Regional powerhouses India and Brazil will attend along with ASEAN host Indonesia, Pacific Island Forum chair the Cook Islands, African Union chair Comoros, Vietnam, South Korea and Australia.
They will take part in a dedicated outreach session as well as bilateral meetings intended to bring some reluctant leaders into the fold in opposition to Russia’s war in Ukraine and Beijing’s growing military assertiveness.
“It’s increasingly the case that the guest lists of these things are quite large,” but “not just anybody is invited,” said Tristen Naylor, an assistant professor at the University of Cambridge and an expert on summits and diplomacy.
The G7 wants to be seen as a “club dedicated to the protection of democracy” and wants broader backing for its support of Ukraine and efforts to counter China, he told AFP.
India is a long-time military ally of Moscow and its “ambivalent position” on the war in Ukraine is out of step with most other leading democracies, Naylor said.
“So this is very much a chance for the G7 to at least try to bring India on side,” he said, warning it would be a difficult task.
While Ukrainian President Volodymyr Zelensky is expected to address the summit remotely, a Russian delegation will be in Delhi this November for the G20 summit, and few expect Prime Minister Narendra Modi to make any sudden policy shifts.
‘Pushing back on Chinese influence’
Another “principal aim” of the summit will be to offer an alternative to China’s huge infrastructure investments around the world, Naylor said.
Brazilian President Luiz Inacio Lula da Silva was in Beijing last month, where his country’s top trading partner pledged to pursue “high-quality development” that would “unlock opportunities for Brazil”.

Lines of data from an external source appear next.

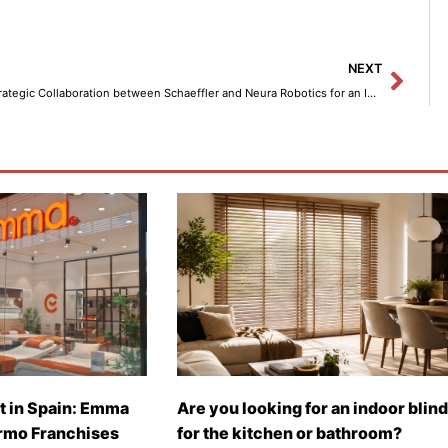
Next
NEXT
Strategic Collaboration between Schaeffler and Neura Robotics for an Innovative Future
t in Spain: Emma
Are you looking for an indoor blind
rmo Franchises
for the kitchen or bathroom?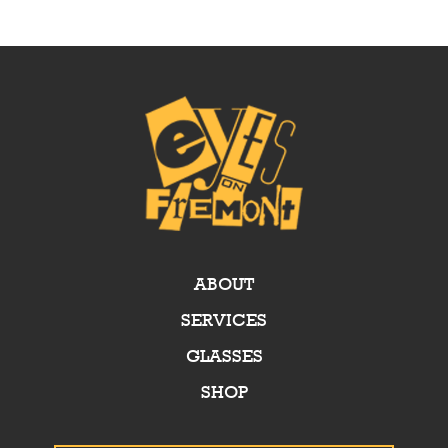
ABOUT
SERVICES
GLASSES
SHOP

Lula, who took aim at the US dollar on the trip, is far from the only leader being courted by China, and G7 allies are keen to show they can offer an alternative.
“This concept of pushing back on Chinese influence, sustaining the rules-based order in the Global South” will be a big part of the summit, said Chris Johnstone, Japan chair at the Center of Strategic and International Studies.
Japan has already been doing legwork on that front, with Prime Minister Fumio Kishida and foreign minister Yoshimasa Hayashi making a flurry of trips this year to countries in Africa, Southeast Asia, Latin America and Pacific Island nations.
In Delhi in March, Kishida pledged public and private capital worth $75 billion towards infrastructure in the Asia-Pacific region by 2030.
‘Movement to divide’
He has also hammered home the message that Russia’s invasion of Ukraine is the “chief cause” of the soaring food and energy prices that have hit developing countries hardest.
“But there’s a movement to divide the world by giving the wrong impression that the G7’s sanctions against Russia” are to blame, Kishida told reporters in Mozambique.
Tokyo and Seoul are in the process of patching up long-frayed ties, and Kishida is expected to hold trilateral talks with his Korean and US counterparts on the sidelines of the summit.
Talks could also be held in Hiroshima between the “Quad” grouping of Japan, Australia, the United States and India.
But not all invitees are likely to be in such a conciliatory mood, according to Yuichi Hosoya, professor of international politics at Keio University.
“It should not be taken for granted that they will offer broad and strong support” on Ukraine and other G7 initiatives, he wrote in an article last month.
“Japan should make efforts to understand precisely what each of the countries are looking for, recognise the diversity of the international community, and make specific contributions.”